Puis, regardant M. Boldéro en face, elle ajouta : — Vous, monsieur, connaissez-vous la personne que vous venez de nommer ?

— Si je connais le lieutenant de milice Claude Bronsy ? Mais oui, pour avoir vu une ou deux fois chez M. Aubert. Tout ce que je sais de lui, c’est qu’il passe pour un jeune homme de mérite et que M. Aubert veut en faire son gendre.

— C’est un jeune homme, dites-vous, monsieur ?

— Oui, beau garçon d’environ vingt-cinq ans.

— Vous ne vous trompez pas de beaucoup, celui du moins, que j’ai connu en aurait à présent vingt-six ou vingt-sept. Homme de mérite et beau garçon, oh, il promettait tout cela !

Elle entra dans tous les détails du signalement ainsi commencé. À toutes ses questions, M. Boldéro répondit dans l’affirmative.

Alors, croyant avoir identifié dans la personne du lieutenant Claude Bronsy, la personne qu’elle disait avoir connue, un enthousiasme voisin du délire s’empara de cette femme. Elle leva les bras au ciel, une larme roula sur ses joues et, après avoir murmuré une prière dans laquelle elle mêla le nom de Bronsy a un autre nom qui parut frapper d’étonnement M. Boldéro, elle se retourna vers lui, puis s’essuyant les yeux : — Pardon, monsieur, lui dit-elle ; je suis folle, je ne sais plus ce que je dis. Claude Bronsy est mort depuis longtemps.

Profondément impressionné par ce qu’il venait d’entendre : Ce que vous dites, reprit-il, m’intéresse moi-même singulièrement, je vous assure.
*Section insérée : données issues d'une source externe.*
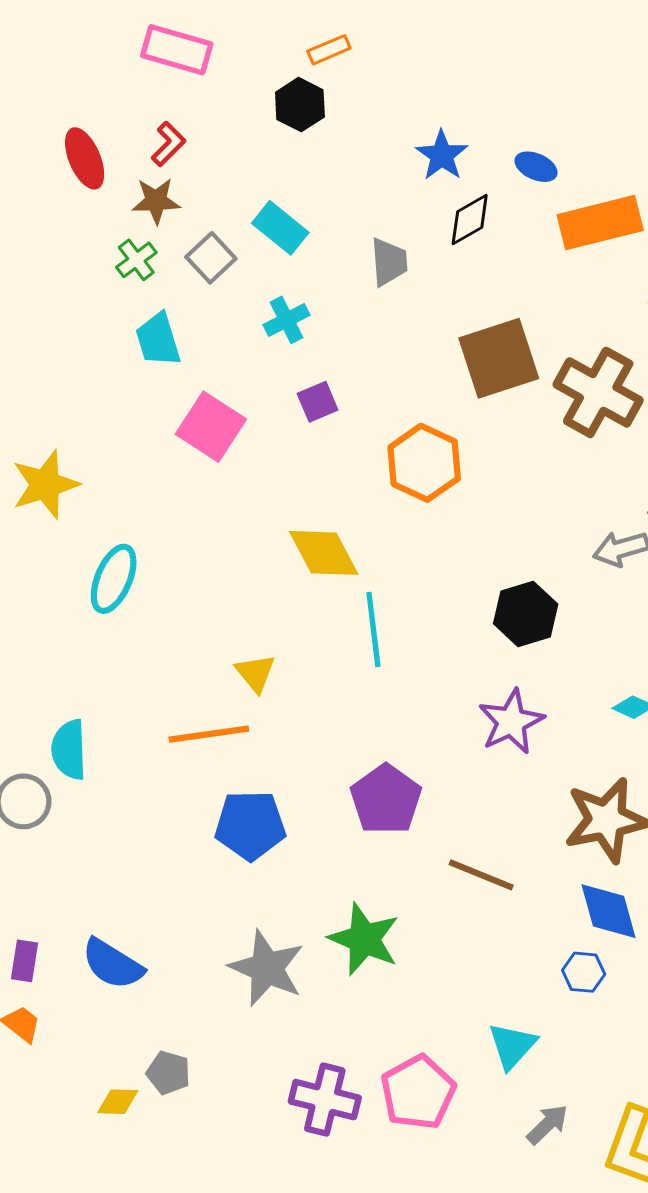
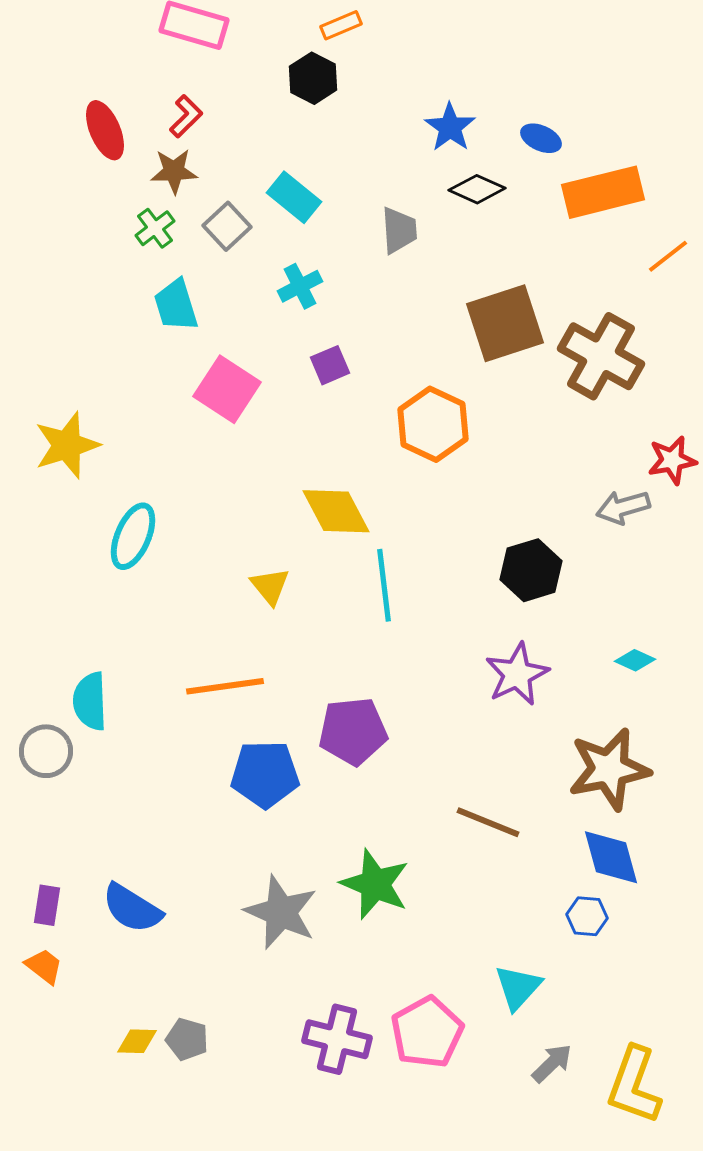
black diamond: (470, 220) -> (477, 189), turned 54
yellow triangle: (255, 673) -> (270, 586), moved
purple pentagon: (386, 799) -> (353, 731), moved, turned 30
gray pentagon: (168, 1073) -> (187, 1039), moved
Il se pourrait, après tout, que vous ne vous trompiez pas.

— Plut à Dieu qu’il en fût ainsi ! mais la chose me paraît si improbable que je n’ose pas y croire.
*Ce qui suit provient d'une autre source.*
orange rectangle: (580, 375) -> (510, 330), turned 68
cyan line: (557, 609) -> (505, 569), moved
— Dans tous les cas, il est facile de la vérifier. Je me charge du soin de vous ménager une entrevue avec M. Bronsy, pourvu que vous puissiez, par de plus amples renseignemens, achever de me convaincre qu’elle est nécessaire.

— Ô oui, monsieur ! je veux bien vous raconter tout ce que je sais. Seulement il faudrait s’assoir, car je commence à me sentir un peu fatiguée et j’aurai besoin de me recueillir une minute pour rappeler avec plus de précision des souvenirs que j’aurais voulu effacer de ma mémoire.
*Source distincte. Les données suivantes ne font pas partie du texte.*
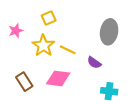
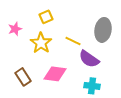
yellow line: (68, 50) -> (73, 41), moved
purple semicircle: (94, 63) -> (89, 59), size x1.5
cyan cross: (109, 91) -> (92, 86), moved

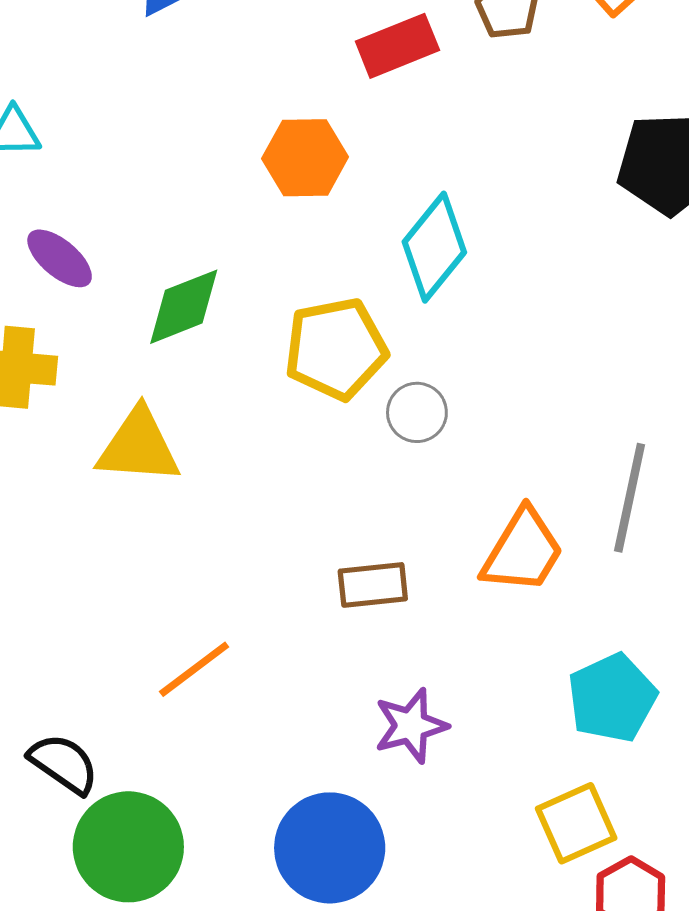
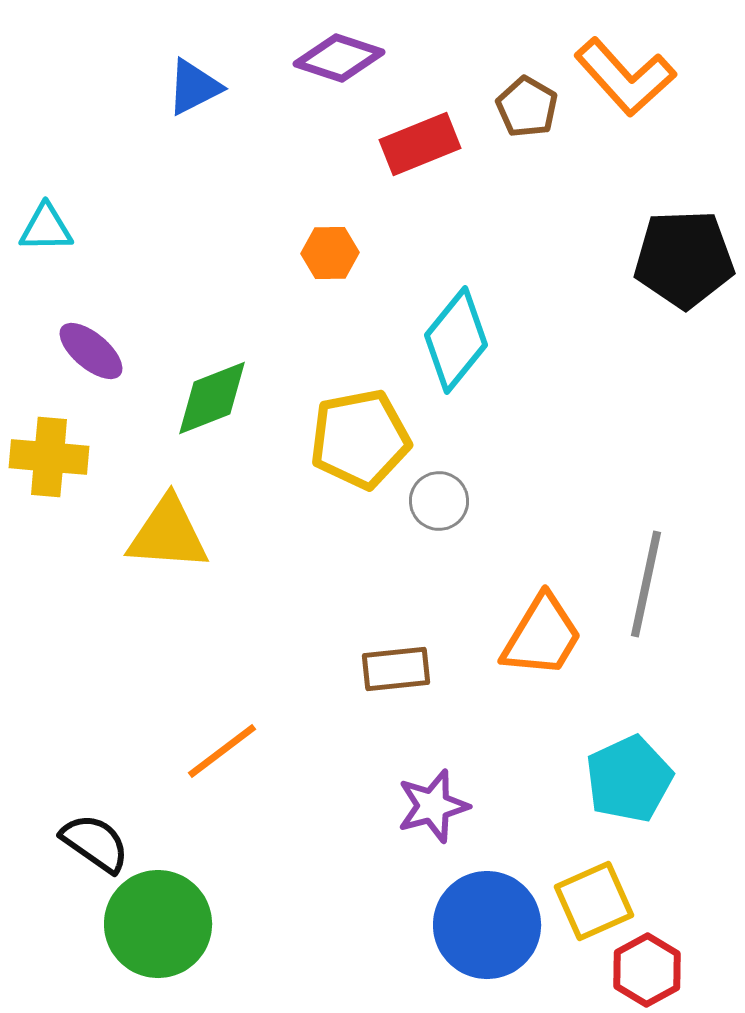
orange hexagon: (305, 158) -> (330, 253), size x0.7
blue circle: (330, 848) -> (487, 925), moved

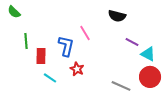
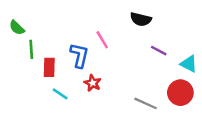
green semicircle: (14, 12) -> (17, 28), moved
cyan triangle: (148, 54) -> (189, 64), moved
Cela dit, ils entrèrent tous les deux dans le cabinet. La femme du concierge, tenant toujours à la main son papier, dans lequel on a sans doute reconnu l’enveloppe oubliée par Bronsy sur le bureau, prit in siège en face de M. Boldéro qui, assis au fauteuil même où notre jeune milicien avait lu la lettre de Blanche, se mit en devoir de donner toute son attention au récit qu’il sollicitait.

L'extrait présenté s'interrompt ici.